The Operable, Understandable, and Robust principles are important in the broader web, but in a Canvas course, the LMS handles most of those requirements for you. Your job is primarily Perceivable.
The difference between A, AA, and AAA
You may have noticed that WCAG comes with different conformance levels. Here's what they mean:
- Level A is the bare minimum. These are the most basic accessibility requirements — things like providing alt text for images and making sure content is available without relying on a single sense. If you fail Level A, your content has fundamental barriers.
- Level AA is the standard. This is what most institutions require, what Ally checks against, and what legal guidance references. It includes everything in Level A plus additional requirements like sufficient color contrast and more robust heading structure. This is your target.
- Level AAA is aspirational.
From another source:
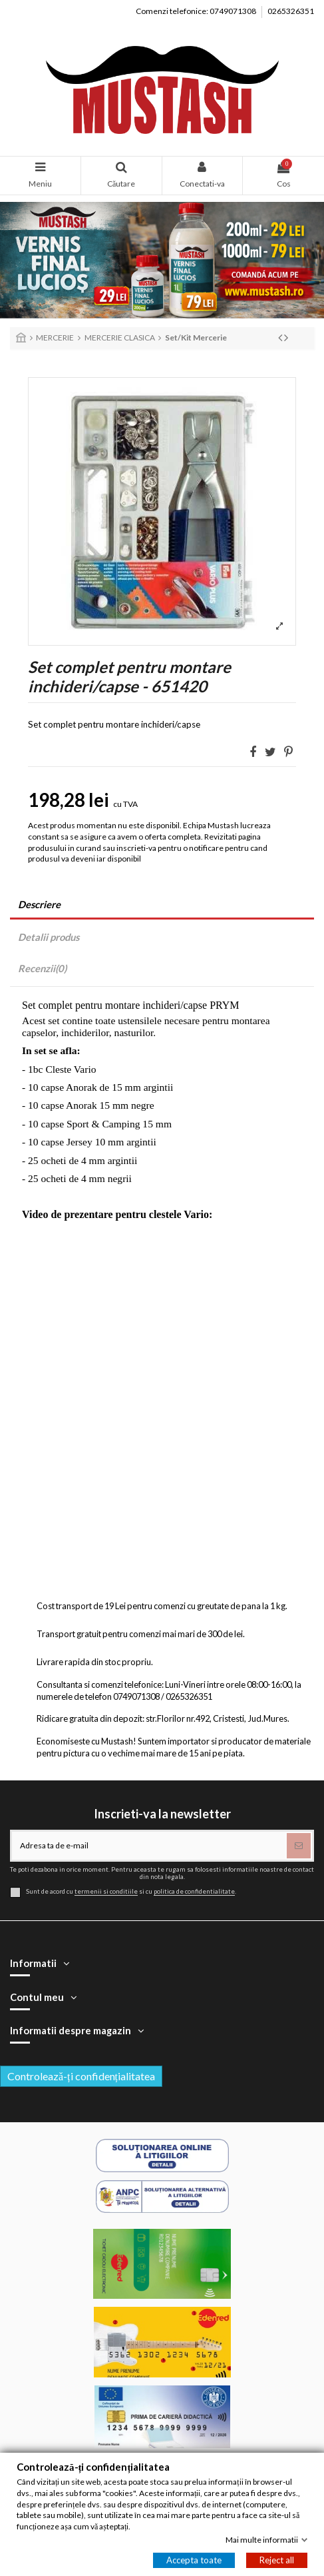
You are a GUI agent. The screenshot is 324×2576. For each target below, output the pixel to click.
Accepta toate (194, 2560)
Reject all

It includes things like sign language interpretation for all video content and enhanced contrast ratios. Very few organizations aim for full AAA compliance, and the W3C itself acknowledges that AAA conformance across an entire site isn't always feasible. Don't worry about it.
When your institution says "WCAG 2.1 AA compliance," they're asking for Level A plus Level AA. That's the standard Ally measures and the standard FixAllyScore helps you meet.
The bottom line
WCAG sounds intimidating because it was written for web developers. But for a Canvas course, it boils down to a surprisingly short list: describe your images, structure your headings, tag your PDFs, make sure your text is readable, and caption your videos. That's the vast majority of what WCAG 2.1 AA requires of you as an instructor.
You don't need to read the 100-page spec. You don't need to learn HTML. You just need to fix the things Ally is flagging — and most of those things are faster to fix than you think.
If tagged PDFs are what's dragging your score down, FixAllyScore can handle those in seconds. It tags your documents to PDF/UA standards, generates alt text for embedded images, and runs entirely on your machine. The rest — headings, alt text in Canvas, link text — you can fix by hand in an afternoon.